Raff nodded. ‘Ego. The big killer and the big banana skin.’

‘Kammler does see himself as the Hitler of today,’ Miles confirmed. ‘Plus he feels protected. Shielded. Invulnerable. Assuming the DNA sample that proved he was dead was doctored, then Kammler has friends in high places.’

‘Okay, so let’s presume Grey Wolf is Kammler,’ Jaeger mused. ‘What else do we know about this Moldovan deal?’

‘Dates, plus destination the goods are being shipped to. All the Moldovan mafia is waiting on is the final payment. And believe me, this stuff is obscenely expensive. Once they get their money, they’re flying it out to a particularly nasty narco gang based in Colombia.’

‘Kammler mentioned Moldova, in the Dubai meeting,’ Narov interjected. ‘It’s on the tapes. Something about the Columbians being on standby to take delivery.’

‘Did he?’ Miles gave an appreciative nod at Narov. ‘Good work. That pretty much confirms everything we’ve been hearing.’

‘You’re saying Kammler’s in bed with Colombian drug traffickers?’ Jaeger ventured. ‘How does that work?’

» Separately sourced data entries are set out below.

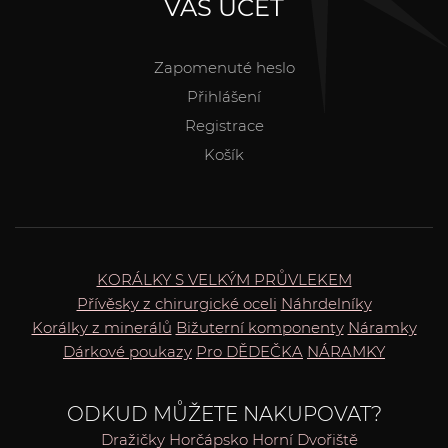
VÁŠ ÚČET
Zapomenuté heslo
Přihlášení
Registrace
Košík
KORÁLKY S VELKÝM PRŮVLEKEM
Přívěsky z chirurgické oceli
Náhrdelníky
Korálky z minerálů
Bižuterní komponenty
Náramky
Dárkové poukazy
Pro DĚDEČKA
NÁRAMKY
ODKUD MŮŽETE NAKUPOVAT?
Dražičky
Horčápsko
Horní Dvořiště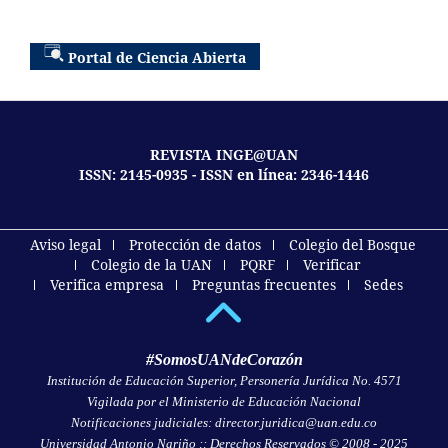
Portal de Ciencia Abierta
REVISTA INGE@UAN
ISSN: 2145-0935 - ISSN en línea: 2346-1446
Aviso legal
Protección de datos
Colegio del Bosque
Colegio de la UAN
PQRF
Verificar
Verifica empresa
Preguntas frecuentes
Sedes
#SomosUANdeCorazón
Institución de Educación Superior, Personería Jurídica No. 4571
Vigilada por el Ministerio de Educación Nacional
Notificaciones judiciales: director.juridica@uan.edu.co
Universidad Antonio Nariño :: Derechos Reservados © 2008 - 2025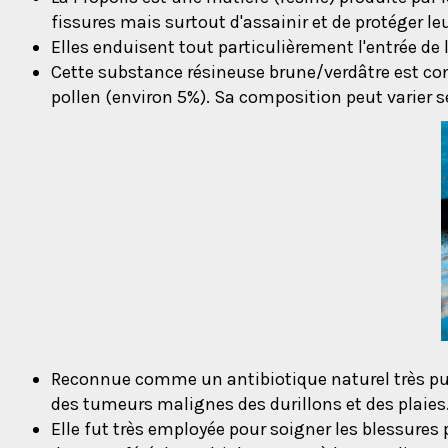
fissures mais surtout d'assainir et de protéger leu
Elles enduisent tout particulièrement l'entrée de l
Cette substance résineuse brune/verdâtre est cons
pollen (environ 5%). Sa composition peut varier se
Reconnue comme un antibiotique naturel très puis
des tumeurs malignes des durillons et des plaies
Elle fut très employée pour soigner les blessures 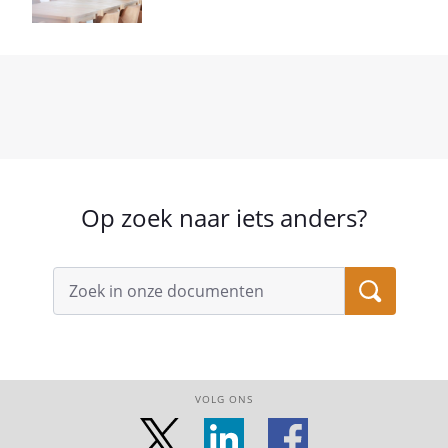
Op zoek naar iets anders?
VOLG ONS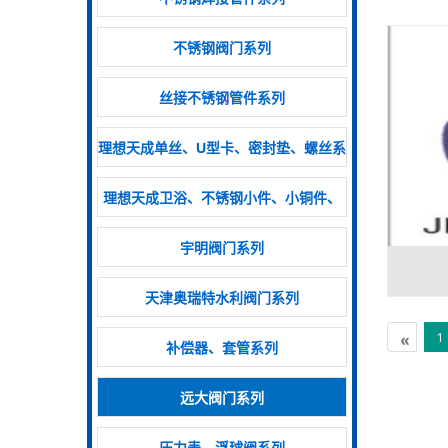
不锈钢阀门系列
丝接不锈钢管件系列
理想天成单丝、U型卡、密封垫、螺丝系
列
理想天成卫浴、不锈钢小件、小铜件、
排气阀
宇明阀门系列
天津奥瑞特水利阀门系列
«
1
补偿器、套管系列
远大阀门系列
压力表、浮球阀系列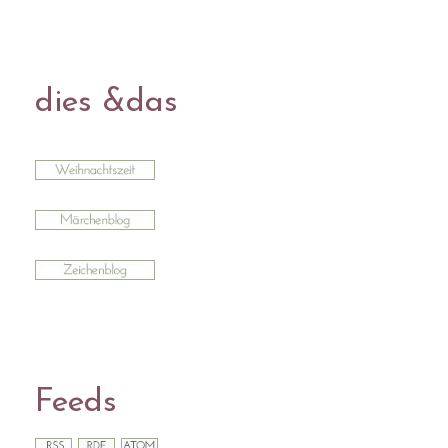
dies &das
Feeds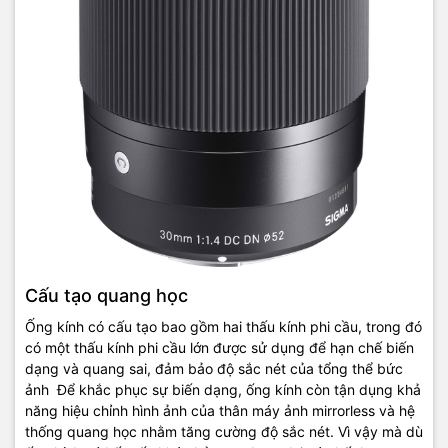
Cấu tạo quang học
Ống kính có cấu tạo bao gồm hai thấu kính phi cầu, trong đó
có một thấu kính phi cầu lớn được sử dụng để hạn chế biến
dạng và quang sai, đảm bảo độ sắc nét của tổng thể bức
ảnh Để khắc phục sự biến dạng, ống kính còn tận dụng khả
năng hiệu chỉnh hình ảnh của thân máy ảnh mirrorless và hệ
thống quang học nhằm tăng cường độ sắc nét. Vì vậy mà dù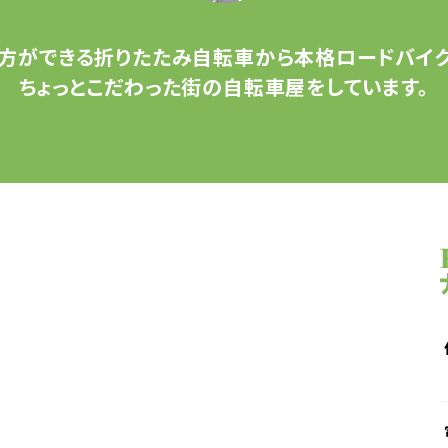
方ができる
折りたたみ自転車から
本格ロードバイク
ちょっとこだわった
街の自転車屋をしています。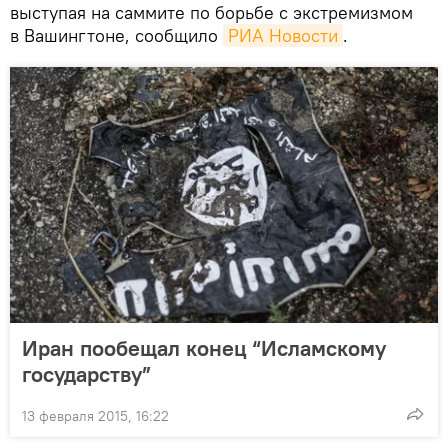
выступая на саммите по борьбе с экстремизмом
в Вашингтоне, сообщило
РИА Новости
.
Иран пообещал конец “Исламскому
государству”
13 февраля 2015, 16:22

‘Arms dealers, drugs runners and terrorists – the nexus of evil draws ever closer,’ Miles explained. ‘You couple that with a hatred of the West – of America in particular – and the Moldovan mafia, Colombian narcos and Kammler can make common cause. Plus, a remote, lawless jungle base: in a sense, it offers the perfect place for a man like Kammler to hide.’

‘Then there’s Kammler’s former role at the CIA,’ Narov volunteered. ‘He was big into developing narcotics as tools of espionage and warfare. LSD. Heroin. And worse. You name it, he dabbled in it. He has to have contacts in that world. Maybe he called in some favours.’

‘Then why not roll it up?’ Raff queried. ‘Now. Kill the network before the shit has a chance to hit the fan.’

‘Because if it is Kammler, this is the means to track him,’ Miles answered. ‘We trace the cargo, we trace Kammler.’

‘Do we know the exact location the uranium’s being routed to?’ Jaeger asked.

‘We do,’ Miles confirmed. ‘Dirt airstrip hacked out of the Colombian jungle. One of the narco trafficker’s drugs-smuggling hubs, for onward shipment to the US.’

Jaeger eyed Miles. ‘Okay, so the contention is that Kammler’s set up some kind of IND lab alongside the drugs-processing facilities? Am I right?’

Miles nodded. ‘That’s what we’re thinking.’

‘Right, let’s do a pre-emptive strike. Before the flight leaves Moldova and has a chance to jet in, we hit Kammler’s jungle base and blow his labs to shreds, then get in there and kill or capture the man himself – that’s if he’s there.’